Researchers in the School of Electrical Engineering and Computer Science are working to develop new knowledge in the areas of control, communications, and signal processing. These areas form a theoretical foundation with diverse applications in fields such as aerospace, robotics, power engineering, wireless communications, radar, sonar, sensor networks, and data storage systems.
- Non-linear control focuses on the controllability and stability of systems with non-linear components. An example is airplane wing flaps, which have a linear response until they reach their maximum deployed angle, at which point their response saturates.
- Control and design of large-scale dynamical networks focuses on identifying and solving control problems in modern networks so as to permit cooperation among network components. Applications include air traffic flow management, epidemiology, sleep regulation, sensor and vehicle networking, and electric power system analysis.

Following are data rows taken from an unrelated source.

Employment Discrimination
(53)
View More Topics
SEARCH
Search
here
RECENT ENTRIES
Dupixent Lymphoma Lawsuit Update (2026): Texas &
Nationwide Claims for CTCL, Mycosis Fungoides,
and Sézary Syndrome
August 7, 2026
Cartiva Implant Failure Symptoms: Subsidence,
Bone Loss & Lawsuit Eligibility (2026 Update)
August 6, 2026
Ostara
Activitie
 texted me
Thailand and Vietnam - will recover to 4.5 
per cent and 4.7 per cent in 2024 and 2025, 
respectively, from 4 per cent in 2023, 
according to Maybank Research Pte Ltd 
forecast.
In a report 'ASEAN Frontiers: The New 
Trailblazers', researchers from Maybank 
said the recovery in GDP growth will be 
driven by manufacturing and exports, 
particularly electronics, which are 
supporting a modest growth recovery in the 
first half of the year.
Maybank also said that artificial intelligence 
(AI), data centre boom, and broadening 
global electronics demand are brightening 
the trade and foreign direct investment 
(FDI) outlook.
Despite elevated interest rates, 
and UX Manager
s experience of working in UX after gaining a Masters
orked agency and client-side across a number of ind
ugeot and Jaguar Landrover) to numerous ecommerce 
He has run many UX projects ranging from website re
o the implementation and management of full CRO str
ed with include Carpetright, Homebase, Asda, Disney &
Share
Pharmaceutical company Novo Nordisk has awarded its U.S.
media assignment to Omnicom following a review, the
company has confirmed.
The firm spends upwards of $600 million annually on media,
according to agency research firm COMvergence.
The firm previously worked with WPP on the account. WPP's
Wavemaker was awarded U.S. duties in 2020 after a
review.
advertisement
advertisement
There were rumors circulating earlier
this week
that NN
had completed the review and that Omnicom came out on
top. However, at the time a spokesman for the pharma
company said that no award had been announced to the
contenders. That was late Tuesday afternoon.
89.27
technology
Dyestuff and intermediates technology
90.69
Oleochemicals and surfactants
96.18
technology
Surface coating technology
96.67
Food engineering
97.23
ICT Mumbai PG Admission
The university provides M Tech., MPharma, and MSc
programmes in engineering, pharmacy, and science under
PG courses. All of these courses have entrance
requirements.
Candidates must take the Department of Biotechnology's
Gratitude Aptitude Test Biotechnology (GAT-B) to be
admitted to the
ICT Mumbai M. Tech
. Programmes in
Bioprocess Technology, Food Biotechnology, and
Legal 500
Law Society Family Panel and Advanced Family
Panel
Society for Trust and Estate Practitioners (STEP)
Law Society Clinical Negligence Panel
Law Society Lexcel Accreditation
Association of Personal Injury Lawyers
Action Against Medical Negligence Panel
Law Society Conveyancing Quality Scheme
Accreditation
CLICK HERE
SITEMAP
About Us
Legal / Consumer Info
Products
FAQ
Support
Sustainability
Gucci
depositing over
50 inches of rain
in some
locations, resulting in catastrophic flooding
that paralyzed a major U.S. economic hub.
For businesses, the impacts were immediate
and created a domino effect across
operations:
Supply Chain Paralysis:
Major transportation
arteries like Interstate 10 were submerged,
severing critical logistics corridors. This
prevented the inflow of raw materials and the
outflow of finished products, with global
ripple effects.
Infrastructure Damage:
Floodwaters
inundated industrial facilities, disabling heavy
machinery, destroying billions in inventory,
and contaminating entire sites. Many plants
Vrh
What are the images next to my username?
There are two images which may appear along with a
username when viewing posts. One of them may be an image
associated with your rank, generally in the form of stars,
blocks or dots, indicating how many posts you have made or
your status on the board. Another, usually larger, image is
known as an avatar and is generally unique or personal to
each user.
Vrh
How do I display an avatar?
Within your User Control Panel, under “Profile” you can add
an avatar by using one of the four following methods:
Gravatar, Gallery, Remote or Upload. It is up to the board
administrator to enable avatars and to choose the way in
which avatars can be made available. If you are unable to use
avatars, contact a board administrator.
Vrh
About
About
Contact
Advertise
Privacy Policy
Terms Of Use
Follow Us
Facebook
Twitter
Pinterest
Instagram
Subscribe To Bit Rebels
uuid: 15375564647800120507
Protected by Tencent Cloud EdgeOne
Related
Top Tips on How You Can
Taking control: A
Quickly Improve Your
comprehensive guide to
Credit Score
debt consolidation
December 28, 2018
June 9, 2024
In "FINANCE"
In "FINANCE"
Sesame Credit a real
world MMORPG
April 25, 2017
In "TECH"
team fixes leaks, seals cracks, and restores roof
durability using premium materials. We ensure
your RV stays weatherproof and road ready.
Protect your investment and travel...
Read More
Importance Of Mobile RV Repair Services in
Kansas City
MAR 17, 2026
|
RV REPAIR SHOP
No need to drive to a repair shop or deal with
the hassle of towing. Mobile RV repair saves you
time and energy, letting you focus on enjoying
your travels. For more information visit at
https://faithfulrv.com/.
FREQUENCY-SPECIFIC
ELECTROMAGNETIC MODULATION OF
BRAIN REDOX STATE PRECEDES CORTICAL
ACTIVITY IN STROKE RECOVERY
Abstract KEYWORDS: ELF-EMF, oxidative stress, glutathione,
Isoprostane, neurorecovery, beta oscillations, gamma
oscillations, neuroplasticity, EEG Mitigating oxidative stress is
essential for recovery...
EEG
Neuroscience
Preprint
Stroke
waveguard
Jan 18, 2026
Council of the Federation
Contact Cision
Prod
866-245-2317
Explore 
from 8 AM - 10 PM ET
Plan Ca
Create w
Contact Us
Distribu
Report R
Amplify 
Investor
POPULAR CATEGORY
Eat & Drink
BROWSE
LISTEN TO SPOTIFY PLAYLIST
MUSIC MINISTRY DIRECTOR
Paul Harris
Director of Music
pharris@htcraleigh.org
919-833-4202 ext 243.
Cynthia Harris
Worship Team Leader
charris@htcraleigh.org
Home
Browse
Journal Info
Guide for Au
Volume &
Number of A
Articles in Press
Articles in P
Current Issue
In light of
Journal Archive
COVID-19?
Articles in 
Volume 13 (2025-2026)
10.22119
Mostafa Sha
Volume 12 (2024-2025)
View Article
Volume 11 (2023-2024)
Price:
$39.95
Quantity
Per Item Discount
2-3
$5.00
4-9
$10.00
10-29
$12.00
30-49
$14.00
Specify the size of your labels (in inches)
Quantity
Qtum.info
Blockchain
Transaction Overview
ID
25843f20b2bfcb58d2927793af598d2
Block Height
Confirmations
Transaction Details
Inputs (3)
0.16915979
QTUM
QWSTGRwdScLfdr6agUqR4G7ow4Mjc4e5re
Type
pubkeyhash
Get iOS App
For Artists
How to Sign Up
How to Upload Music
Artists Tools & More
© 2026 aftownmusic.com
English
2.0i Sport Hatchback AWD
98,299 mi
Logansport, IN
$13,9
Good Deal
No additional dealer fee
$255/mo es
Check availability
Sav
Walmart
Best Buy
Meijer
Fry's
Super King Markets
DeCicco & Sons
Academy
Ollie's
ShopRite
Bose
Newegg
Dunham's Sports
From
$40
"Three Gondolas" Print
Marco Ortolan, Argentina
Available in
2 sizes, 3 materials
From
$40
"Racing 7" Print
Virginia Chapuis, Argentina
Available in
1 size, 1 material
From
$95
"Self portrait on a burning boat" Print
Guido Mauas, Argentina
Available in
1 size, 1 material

- Underwater acoustic communications focuses on joint design of channel estimation, modulation, and error control coding to achieve fast data rates on the shallow water acoustic communication channel. Applications include underwater sensor networks and near shore surveillance.
- Signal processing for two dimensional optical and magnetic recording focuses on design of combined channel equalization and error control coding schemes to enable the next generation of data storage devices to achieve much higher storage densities.
Research is supported by the National Science Foundation, the National Aeronautics and Space Administration, the National Institutes of Health, the Office of Naval Research, and the Washington Technology Center.